(Source material begins)

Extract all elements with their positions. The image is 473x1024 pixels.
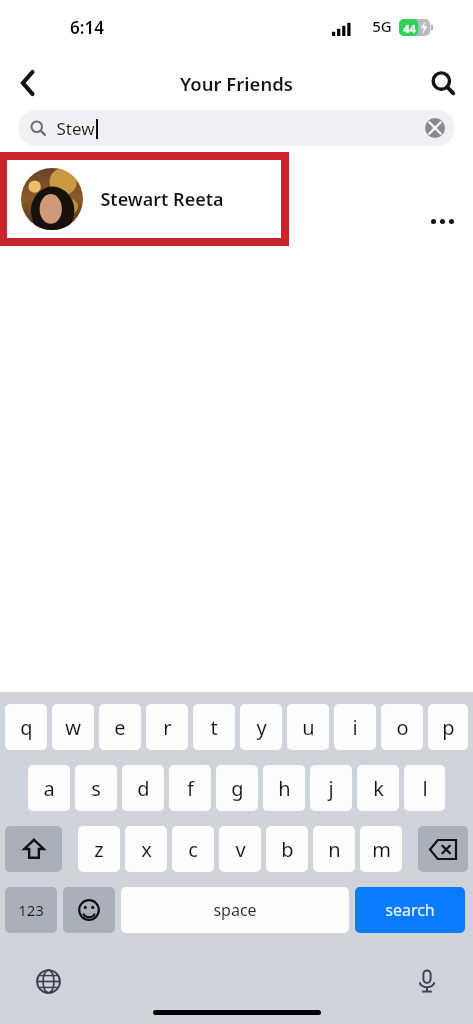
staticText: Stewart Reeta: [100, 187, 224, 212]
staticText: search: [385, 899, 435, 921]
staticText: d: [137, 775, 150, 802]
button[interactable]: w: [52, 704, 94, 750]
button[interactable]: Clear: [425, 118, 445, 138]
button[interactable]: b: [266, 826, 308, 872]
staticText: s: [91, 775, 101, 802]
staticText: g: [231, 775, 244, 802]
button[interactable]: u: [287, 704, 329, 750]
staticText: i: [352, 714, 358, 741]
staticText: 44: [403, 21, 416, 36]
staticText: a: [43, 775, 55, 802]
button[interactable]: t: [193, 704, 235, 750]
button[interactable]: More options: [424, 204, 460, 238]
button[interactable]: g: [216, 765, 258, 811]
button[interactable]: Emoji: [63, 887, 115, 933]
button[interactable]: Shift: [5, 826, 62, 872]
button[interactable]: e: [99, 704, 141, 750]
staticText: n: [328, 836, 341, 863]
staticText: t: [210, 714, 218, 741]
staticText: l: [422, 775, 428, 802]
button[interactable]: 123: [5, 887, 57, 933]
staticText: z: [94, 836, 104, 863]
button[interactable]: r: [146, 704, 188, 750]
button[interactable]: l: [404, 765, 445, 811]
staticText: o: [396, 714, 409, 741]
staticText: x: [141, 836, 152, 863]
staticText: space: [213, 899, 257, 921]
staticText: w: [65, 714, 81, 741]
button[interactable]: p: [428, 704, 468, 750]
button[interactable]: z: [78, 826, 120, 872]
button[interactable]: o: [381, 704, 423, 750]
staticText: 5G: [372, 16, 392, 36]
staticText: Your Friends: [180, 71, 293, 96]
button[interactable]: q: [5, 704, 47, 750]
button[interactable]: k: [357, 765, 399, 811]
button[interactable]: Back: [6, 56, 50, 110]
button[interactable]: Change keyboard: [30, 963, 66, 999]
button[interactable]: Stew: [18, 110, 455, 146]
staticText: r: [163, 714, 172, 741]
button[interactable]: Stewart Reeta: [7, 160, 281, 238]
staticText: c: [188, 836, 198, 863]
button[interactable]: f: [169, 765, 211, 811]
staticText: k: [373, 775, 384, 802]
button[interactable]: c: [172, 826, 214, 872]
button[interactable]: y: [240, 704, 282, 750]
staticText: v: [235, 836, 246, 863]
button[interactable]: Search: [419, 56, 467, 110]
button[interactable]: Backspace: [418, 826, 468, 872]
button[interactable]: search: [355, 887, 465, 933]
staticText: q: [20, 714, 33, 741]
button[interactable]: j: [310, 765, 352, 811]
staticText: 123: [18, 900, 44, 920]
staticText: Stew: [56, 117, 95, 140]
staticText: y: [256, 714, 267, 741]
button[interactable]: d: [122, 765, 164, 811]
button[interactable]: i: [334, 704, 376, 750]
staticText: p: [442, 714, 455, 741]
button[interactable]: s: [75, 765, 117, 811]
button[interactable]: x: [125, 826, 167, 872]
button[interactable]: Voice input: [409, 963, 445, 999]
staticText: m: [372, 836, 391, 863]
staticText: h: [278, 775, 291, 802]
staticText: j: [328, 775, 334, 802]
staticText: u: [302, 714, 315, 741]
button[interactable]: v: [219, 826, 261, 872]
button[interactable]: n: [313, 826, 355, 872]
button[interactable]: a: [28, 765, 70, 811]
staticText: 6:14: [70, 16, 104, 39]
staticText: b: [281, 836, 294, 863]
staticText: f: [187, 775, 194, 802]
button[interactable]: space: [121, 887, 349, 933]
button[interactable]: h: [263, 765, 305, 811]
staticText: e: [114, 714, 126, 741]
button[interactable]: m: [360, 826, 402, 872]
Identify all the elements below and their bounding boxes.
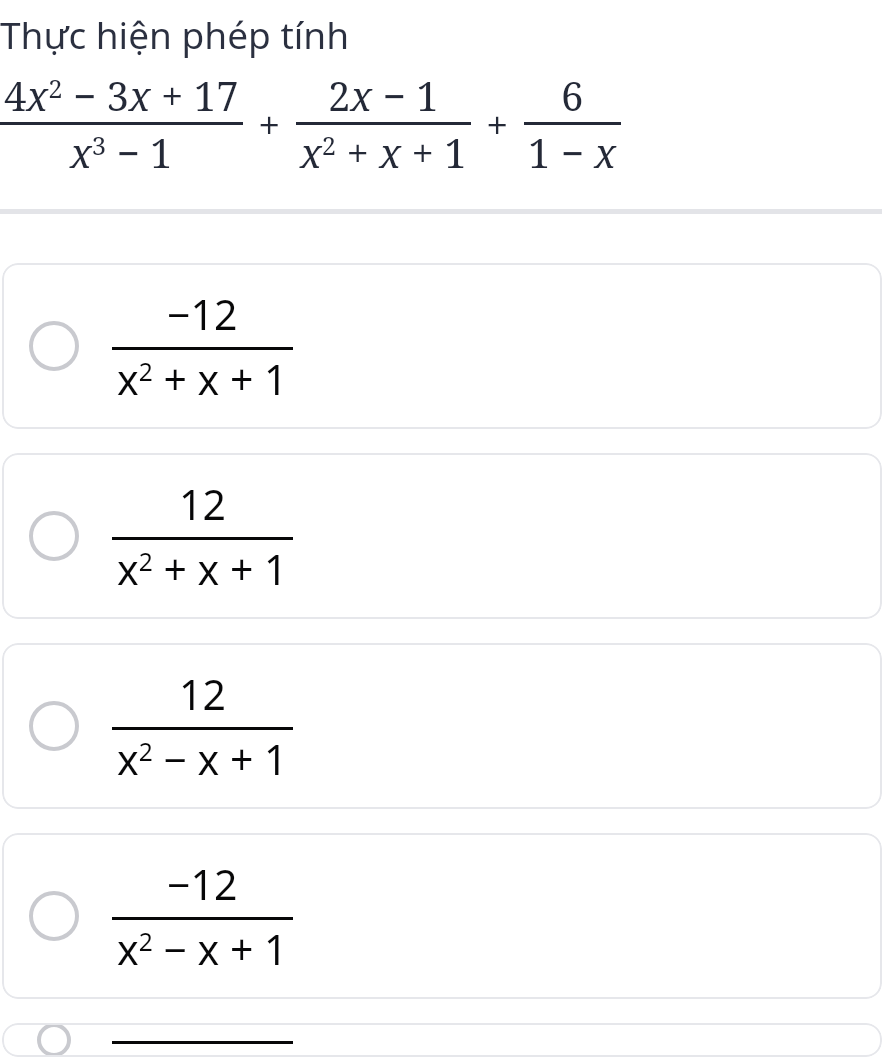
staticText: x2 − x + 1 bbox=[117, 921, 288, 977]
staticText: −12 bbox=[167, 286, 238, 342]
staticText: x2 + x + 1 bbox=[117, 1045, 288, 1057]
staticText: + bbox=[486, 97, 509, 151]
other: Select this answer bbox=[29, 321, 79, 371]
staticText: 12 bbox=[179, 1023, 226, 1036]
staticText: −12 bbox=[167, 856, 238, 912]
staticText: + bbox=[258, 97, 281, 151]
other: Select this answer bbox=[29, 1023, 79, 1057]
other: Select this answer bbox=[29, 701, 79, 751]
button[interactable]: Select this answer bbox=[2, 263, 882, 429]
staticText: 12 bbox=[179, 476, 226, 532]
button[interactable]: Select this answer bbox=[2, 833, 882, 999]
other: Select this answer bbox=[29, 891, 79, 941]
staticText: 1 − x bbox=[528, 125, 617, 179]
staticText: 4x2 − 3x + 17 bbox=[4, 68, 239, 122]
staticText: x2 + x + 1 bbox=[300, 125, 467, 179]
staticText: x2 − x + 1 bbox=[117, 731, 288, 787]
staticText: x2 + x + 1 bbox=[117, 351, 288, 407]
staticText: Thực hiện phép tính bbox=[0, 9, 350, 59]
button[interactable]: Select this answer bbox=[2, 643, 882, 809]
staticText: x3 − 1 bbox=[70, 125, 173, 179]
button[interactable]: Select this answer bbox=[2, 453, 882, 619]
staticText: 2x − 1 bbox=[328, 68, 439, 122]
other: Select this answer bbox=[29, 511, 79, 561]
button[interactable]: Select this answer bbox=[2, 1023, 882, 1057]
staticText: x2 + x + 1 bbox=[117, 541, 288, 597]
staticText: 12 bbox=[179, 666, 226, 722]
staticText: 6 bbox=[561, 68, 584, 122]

(Source material ends)

*Brief*.
Take every line from the records that holds "Stewart" and copy it down.

*Response to the exercise*.
staticText: Stewart Reeta: [100, 187, 224, 212]
button[interactable]: Stewart Reeta: [7, 160, 281, 238]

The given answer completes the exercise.